Recombinant Onion yellows phytoplasma Ribonuclease Y (rny)

What is Ribonuclease Y in Onion yellows phytoplasma and what is its functional significance?

Ribonuclease Y (RNase Y) in Onion yellows phytoplasma (OY) is a membrane-associated endoribonuclease that plays a crucial role in RNA processing and turnover. The protein (UniProt ID: Q6YQV1) consists of 528 amino acids with a predicted N-terminal transmembrane domain followed by a KH RNA-binding domain and an HD catalytic domain .

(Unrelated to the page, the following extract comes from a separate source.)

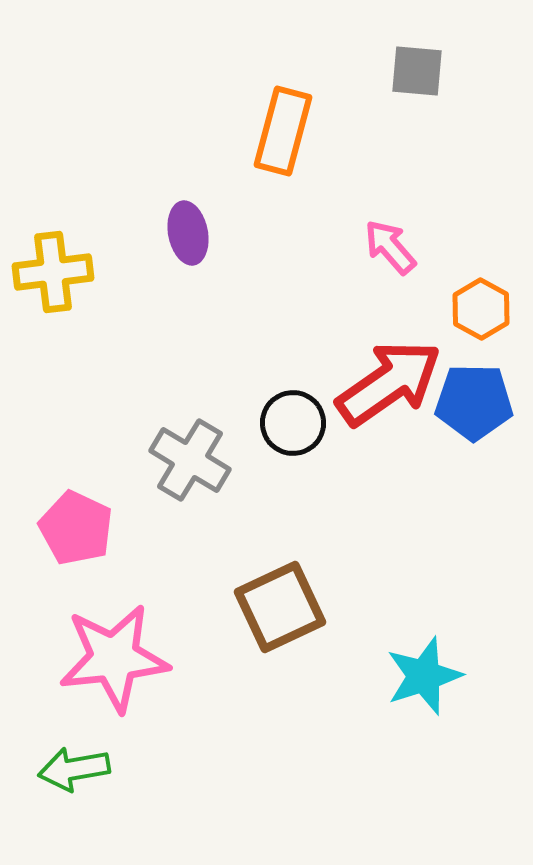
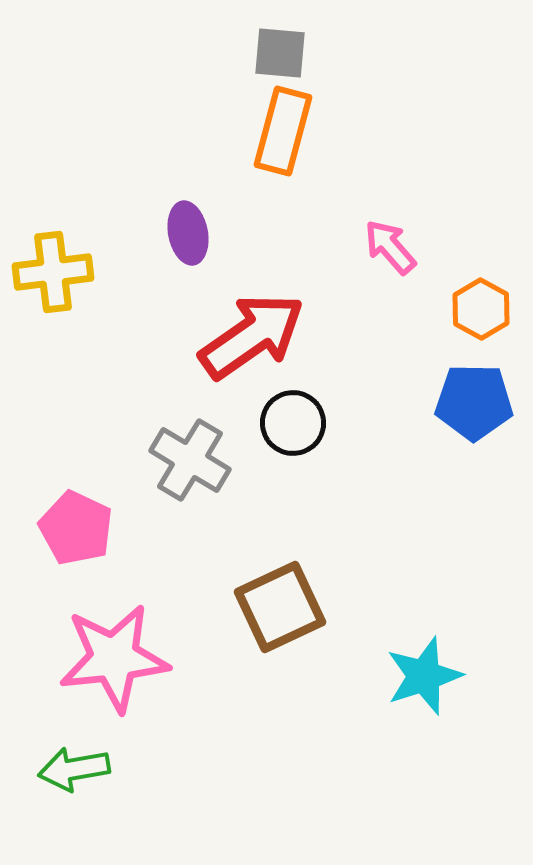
gray square: moved 137 px left, 18 px up
red arrow: moved 137 px left, 47 px up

RNase Y functions as a key regulator of global mRNA turnover and processing in phytoplasmas. Similar to RNase Y in other firmicutes like Bacillus subtilis, it likely targets UA-rich single-stranded regions, preferably on 5′ monophosphorylated substrates . This enzyme is particularly important for phytoplasmas as obligate intracellular parasites with reduced genomes, where RNA processing plays a critical role in gene expression regulation.

Functionally, RNase Y is thought to be important for:

• Operon mRNA maturation

• Processing of non-coding RNAs

• Regulation of gene expression during host infection

• Potential adaptation to different host environments (plant vs. insect vector)

What are the recommended storage and handling conditions for recombinant Onion yellows phytoplasma RNase Y?

Optimal handling of recombinant RNase Y requires specific conditions to maintain protein stability and activity:

Storage recommendations:

• Store lyophilized powder at -20°C/-80°C upon receipt

• For reconstituted protein, aliquot and store at -20°C/-80°C for long-term storage

• Maintain working aliquots at 4°C for up to one week

• Avoid repeated freeze-thaw cycles as they significantly reduce protein activity

Reconstitution protocol:

• Briefly centrifuge the vial before opening to bring contents to the bottom

• Reconstitute in deionized sterile water to a concentration of 0.1-1.0 mg/mL

• Add glycerol to a final concentration of 5-50% (default recommendation is 50%)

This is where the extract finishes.